Unter Fritz Walters Führung und ab dem Spätsommer 1946 durch den aus englischer Gefangenschaft zurückgekehrten Bruder Ottmar Walter verstärkt, stellten sich in den nachfolgenden „goldenen Jahren“ für den 1. FCK jene Erfolge ein, die ihn zu den besten Vereinen Deutschlands werden ließen: Meisterschaften in der Französischen Besatzungszone, Südwestmeisterschaften, 1951 und 1953 Deutsche Meisterschaften, 1948, 1954 und 1955 Vizemeisterschaften – und vor allem die Berufung von fünf Spielern des 1. FCK in die Nationalmannschaft (Fritz und Ottmar Walter, Werner Liebrich, Werner Kohlmeyer und Horst Eckel) für das Weltmeisterschaftsturnier in der Schweiz 1954.

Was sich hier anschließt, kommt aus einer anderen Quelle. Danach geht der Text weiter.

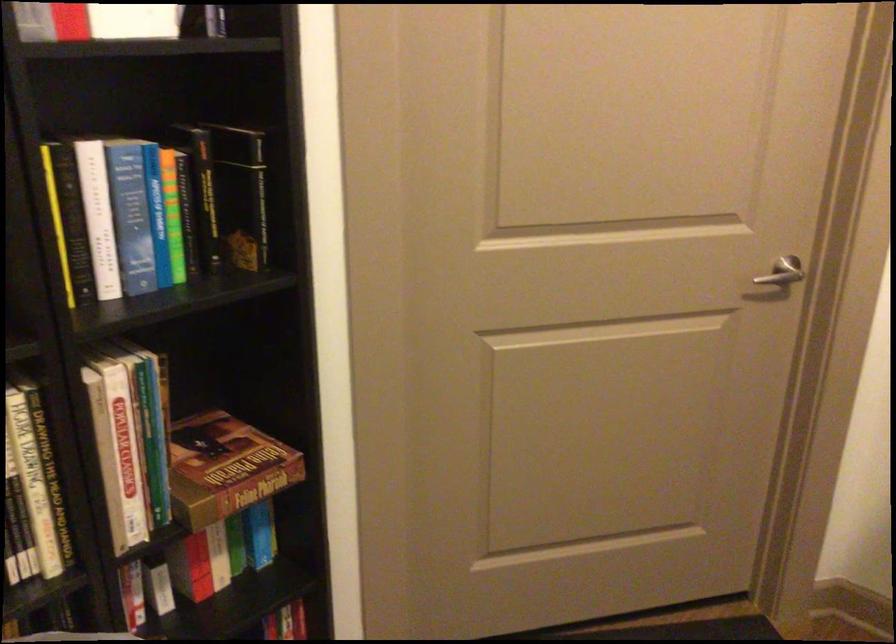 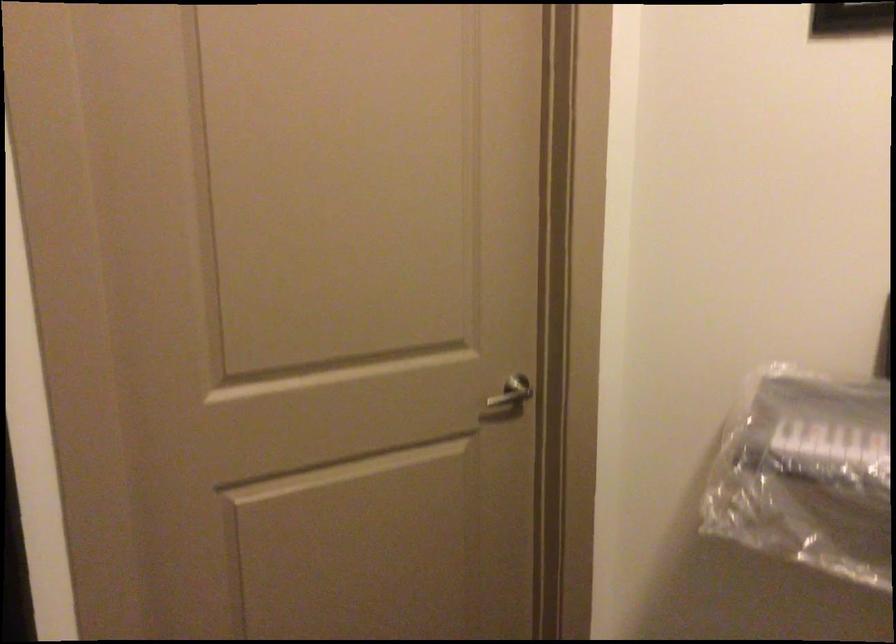 Question: What movement of the cameraman would produce the second image?

Choices:
 (A) Left
 (B) Right
 (C) Forward
 (D) Backward

Answer: (B) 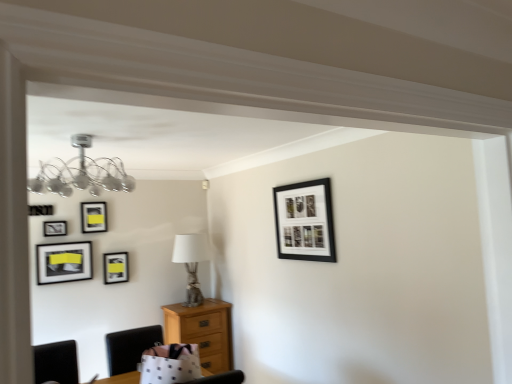 Find the location of a particular element. This screenshot has width=512, height=384. chrome metallic chandelier at upper left is located at coordinates (82, 173).

What is the approximate height of light brown wooden chest of drawers at lower left?

light brown wooden chest of drawers at lower left is 29.30 inches in height.

What do you see at coordinates (64, 262) in the screenshot? I see `matte black picture frame at left, placed as the 4th picture frame when sorted from right to left` at bounding box center [64, 262].

What do you see at coordinates (305, 221) in the screenshot?
I see `matte black picture frame at upper right, the first picture frame viewed from the front` at bounding box center [305, 221].

This screenshot has width=512, height=384. Identify the location of white fabric lampshade at center. (191, 263).

This screenshot has width=512, height=384. In order to click on chrome metallic chandelier at upper left in this screenshot , I will do `click(82, 173)`.

Is matte black picture frame at upper right, the first picture frame viewed from the front, positioned in front of black leather chair at lower left?

Yes, matte black picture frame at upper right, the first picture frame viewed from the front, is in front of black leather chair at lower left.

Which of these two, matte black picture frame at upper right, the 1th picture frame in the right-to-left sequence, or black leather chair at lower left, is bigger?

black leather chair at lower left.

Is matte black picture frame at upper right, the 1th picture frame in the right-to-left sequence, spatially inside black leather chair at lower left, or outside of it?

matte black picture frame at upper right, the 1th picture frame in the right-to-left sequence, lies outside black leather chair at lower left.

From a real-world perspective, which picture frame is the 3rd one above the black leather chair at lower left? Please provide its 2D coordinates.

[(305, 221)]

This screenshot has height=384, width=512. Find the location of `picture frame that is the 2nd one when counting backward from the matte black picture frame at upper left, which is the third picture frame in back-to-front order`. picture frame that is the 2nd one when counting backward from the matte black picture frame at upper left, which is the third picture frame in back-to-front order is located at coordinates (116, 267).

How different are the orientations of matte black picture frame at upper left, which is counted as the fifth picture frame, starting from the front, and matte black picture frame at upper left, which is the third picture frame in back-to-front order, in degrees?

They differ by 0.00018 degrees in their facing directions.

Would you consider matte black picture frame at upper left, the 4th picture frame positioned from the left, to be distant from matte black picture frame at upper left, which is the third picture frame in back-to-front order?

No, matte black picture frame at upper left, the 4th picture frame positioned from the left, is not far from matte black picture frame at upper left, which is the third picture frame in back-to-front order.

From the picture: Is matte black picture frame at upper left, placed as the 2th picture frame when sorted from right to left, positioned behind matte black picture frame at upper left, which is the third picture frame in back-to-front order?

Yes, it is.

From a real-world perspective, which is physically above, matte black picture frame at upper left, positioned as the third picture frame in right-to-left order, or matte black picture frame at upper right, the 1th picture frame in the right-to-left sequence?

matte black picture frame at upper left, positioned as the third picture frame in right-to-left order.

Between point (91, 224) and point (285, 234), which one is positioned in front?

Positioned in front is point (285, 234).

Is matte black picture frame at upper left, which is the 3th picture frame in left-to-right order, at the left side of matte black picture frame at upper right, the first picture frame viewed from the front?

Correct, you'll find matte black picture frame at upper left, which is the 3th picture frame in left-to-right order, to the left of matte black picture frame at upper right, the first picture frame viewed from the front.

Which object is thinner, matte black picture frame at upper left, which is counted as the fifth picture frame, starting from the front, or chrome metallic chandelier at upper left?

Thinner between the two is matte black picture frame at upper left, which is counted as the fifth picture frame, starting from the front.

Are matte black picture frame at upper left, the 4th picture frame positioned from the left, and chrome metallic chandelier at upper left making contact?

No, matte black picture frame at upper left, the 4th picture frame positioned from the left, is not next to chrome metallic chandelier at upper left.

Where is `lamp on the right side of matte black picture frame at upper left, placed as the 2th picture frame when sorted from right to left`? The height and width of the screenshot is (384, 512). lamp on the right side of matte black picture frame at upper left, placed as the 2th picture frame when sorted from right to left is located at coordinates (82, 173).

Does point (106, 261) appear closer or farther from the camera than point (37, 185)?

Point (106, 261) appears to be farther away from the viewer than point (37, 185).

From the image's perspective, is white fabric lampshade at center above or below matte black picture frame at upper left, the 1th picture frame in the back-to-front sequence?

Based on their image positions, white fabric lampshade at center is located beneath matte black picture frame at upper left, the 1th picture frame in the back-to-front sequence.

Considering the sizes of objects white fabric lampshade at center and matte black picture frame at upper left, which is counted as the fifth picture frame, starting from the front, in the image provided, who is smaller, white fabric lampshade at center or matte black picture frame at upper left, which is counted as the fifth picture frame, starting from the front,?

With smaller size is matte black picture frame at upper left, which is counted as the fifth picture frame, starting from the front.

Between white fabric lampshade at center and matte black picture frame at upper left, the 4th picture frame positioned from the left, which one has larger width?

white fabric lampshade at center.

Based on the photo, is white fabric lampshade at center far from matte black picture frame at upper left, the 1th picture frame in the back-to-front sequence?

white fabric lampshade at center is actually quite close to matte black picture frame at upper left, the 1th picture frame in the back-to-front sequence.

In the scene shown: In terms of height, does black leather chair at lower left look taller or shorter compared to matte black picture frame at left, acting as the second picture frame starting from the left?

black leather chair at lower left is shorter than matte black picture frame at left, acting as the second picture frame starting from the left.

From the picture: Can you tell me how much black leather chair at lower left and matte black picture frame at left, placed as the 4th picture frame when sorted from right to left, differ in facing direction?

They differ by 0.714 degrees in their facing directions.

Is black leather chair at lower left at the left side of matte black picture frame at left, acting as the second picture frame starting from the left?

Incorrect, black leather chair at lower left is not on the left side of matte black picture frame at left, acting as the second picture frame starting from the left.

Is black leather chair at lower left in contact with matte black picture frame at left, positioned as the 2th picture frame in front-to-back order?

black leather chair at lower left is not next to matte black picture frame at left, positioned as the 2th picture frame in front-to-back order, and they're not touching.

Is the depth of light brown wooden chest of drawers at lower left greater than that of black leather chair at lower left?

That is True.

Which of these two, light brown wooden chest of drawers at lower left or black leather chair at lower left, is bigger?

light brown wooden chest of drawers at lower left.

Would you say light brown wooden chest of drawers at lower left is a long distance from black leather chair at lower left?

Actually, light brown wooden chest of drawers at lower left and black leather chair at lower left are a little close together.

Is black leather chair at lower left at the back of light brown wooden chest of drawers at lower left?

No, light brown wooden chest of drawers at lower left's orientation is not away from black leather chair at lower left.

At what (x,y) coordinates should I click in order to perform the action: click on chair directly beneath the matte black picture frame at upper right, the 5th picture frame in the left-to-right sequence (from a real-world perspective). Please return your answer as a coordinate pair (x, y). The image size is (512, 384). Looking at the image, I should click on (130, 347).

The width and height of the screenshot is (512, 384). Identify the location of picture frame that is the 3rd object to the left of the matte black picture frame at upper left, which is counted as the fifth picture frame, starting from the front, starting at the anchor. (54, 228).

From the image, which object appears to be nearer to chrome metallic chandelier at upper left, matte black picture frame at upper left, the 4th picture frame positioned from the left, or matte black picture frame at upper right, the 5th picture frame in the left-to-right sequence?

Based on the image, matte black picture frame at upper left, the 4th picture frame positioned from the left, appears to be nearer to chrome metallic chandelier at upper left.

Based on their spatial positions, is matte black picture frame at upper left, placed as the 2th picture frame when sorted from right to left, or matte black picture frame at left, positioned as the 2th picture frame in front-to-back order, closer to light brown wooden chest of drawers at lower left?

matte black picture frame at upper left, placed as the 2th picture frame when sorted from right to left, is positioned closer to the anchor light brown wooden chest of drawers at lower left.

Estimate the real-world distances between objects in this image. Which object is further from matte black picture frame at upper left, which is the 3th picture frame in left-to-right order, matte black picture frame at upper left, which is the third picture frame in back-to-front order, or black leather chair at lower left?

black leather chair at lower left is positioned further to the anchor matte black picture frame at upper left, which is the 3th picture frame in left-to-right order.

Looking at the image, which one is located further to black leather chair at lower left, chrome metallic chandelier at upper left or matte black picture frame at upper right, the 1th picture frame in the right-to-left sequence?

matte black picture frame at upper right, the 1th picture frame in the right-to-left sequence, is further to black leather chair at lower left.

In the scene shown: Looking at the image, which one is located closer to black leather chair at lower left, matte black picture frame at left, positioned as the 2th picture frame in front-to-back order, or light brown wooden chest of drawers at lower left?

The object closer to black leather chair at lower left is light brown wooden chest of drawers at lower left.

Considering their positions, is matte black picture frame at left, positioned as the fourth picture frame in back-to-front order, positioned further to chrome metallic chandelier at upper left than white fabric lampshade at center?

Based on the image, white fabric lampshade at center appears to be further to chrome metallic chandelier at upper left.

From the image, which object appears to be farther from white fabric lampshade at center, black leather chair at lower left or matte black picture frame at left, acting as the second picture frame starting from the left?

matte black picture frame at left, acting as the second picture frame starting from the left.

Considering their positions, is chrome metallic chandelier at upper left positioned closer to matte black picture frame at upper right, positioned as the fifth picture frame in back-to-front order, than white fabric lampshade at center?

Based on the image, chrome metallic chandelier at upper left appears to be nearer to matte black picture frame at upper right, positioned as the fifth picture frame in back-to-front order.

You are a GUI agent. You are given a task and a screenshot of the screen. Output one action in this format:
    pyautogui.click(x=<x>, y=<y>)
    Task: Click on the chair positioned between chrome metallic chandelier at upper left and matte black picture frame at upper left, the 1th picture frame from the left, from near to far
    
    Given the screenshot: What is the action you would take?
    pyautogui.click(x=130, y=347)

This screenshot has height=384, width=512. What are the coordinates of `table lamp between matte black picture frame at upper left, the 1th picture frame in the back-to-front sequence, and light brown wooden chest of drawers at lower left vertically` in the screenshot? It's located at (191, 263).

The image size is (512, 384). What are the coordinates of `chair between chrome metallic chandelier at upper left and matte black picture frame at left, placed as the 4th picture frame when sorted from right to left, from front to back` in the screenshot? It's located at (130, 347).

At what (x,y) coordinates should I click in order to perform the action: click on chair between matte black picture frame at upper left, which ranks as the 2th picture frame in back-to-front order, and light brown wooden chest of drawers at lower left from top to bottom. Please return your answer as a coordinate pair (x, y). This screenshot has height=384, width=512. Looking at the image, I should click on (130, 347).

Für Fritz Walter war der sensationelle Gewinn des Endspiels gegen die „Wundermannschaft“ aus Ungarn, das „Wunder von Bern“, der strahlende Höhepunkt ihrer Laufbahn als Fußballspieler. Es folgte 1958 ein weiterer Einsatz bei der Weltmeisterschaft in Schweden, bei der aber eine schwere Verletzung im Halbfinale das Ende seiner internationalen Karriere bedeutete. Ein Jahr später zog sich Fritz Walter auch vom Spielbetrieb beim FCK zurück. Er wurde Repräsentant mehrerer Firmen und betrieb in Kaiserslautern zunächst einen Waschsalon und schließlich ein großes Kino, das „Universum“. Als Berater des Dorfvereins SV Alsenborn geriet Fritz in den Sechzigerjahren beim „Wunder von Alsenborn“ noch einmal in die Schlagzeilen. Soziales Engagement bewies Fritz Walter mit seinem jahrelangen Einsatz für die Sepp-Herberger-Stiftung und mit seinem unermüdlichen Engagement für den Fußballernachwuchs, der ihm sehr am Herzen lag. Am 17. Juni 2002 ist Fritz Walter in seinem Haus in Alsenborn verstorben, ein halbes Jahr nach dem Tod seiner geliebten Frau Italia, mit der er 53 Jahre lang eine glückliche Ehe geführt hatte.

Überdauert haben nach dem Tod von Fritz Walter die Werte, für die er ein Leben lang eingetreten ist: Heimatverbundenheit und Vereinstreue – nie hat er für einen anderen Verein als den FCK spielen wollen, auch nicht für unfassbar viel Geld, „dehääm is dehääm“ pflegte er zu sagen; Kameradschaftlichkeit, Fairness, Anstand, Respekt und Toleranz waren für ihn selbstverständlich — und vor allem zeichneten ihn eine sympathische Bescheidenheit und Natürlichkeit aus, die seine Grundtugenden darstellten. Fritz Walter wurde mit zahlreichen Ehrungen bedacht; er ist der einzige Ehrenbürger des Landes Rheinland-Pfalz, Ehrenbürger der Stadt Kaiserslautern, Ehrenspielführer des DFB und des FCK; eine Straße, eine Schule, ein Eisenbahnzug, das Stadion in Kaiserslautern und ein bestimmtes Wetter tragen seinen Namen.

Das ihm gewidmete Museum des 1. FC Kaiserslautern sieht es als seine vornehmste Aufgabe an, die Erinnerung an diesen außergewöhnlichen Fußballspieler und Menschen wach zu halten und seine kostbaren Ideale und Werte auch zukünftigen Generationen zu vermitteln und zu verdeutlichen.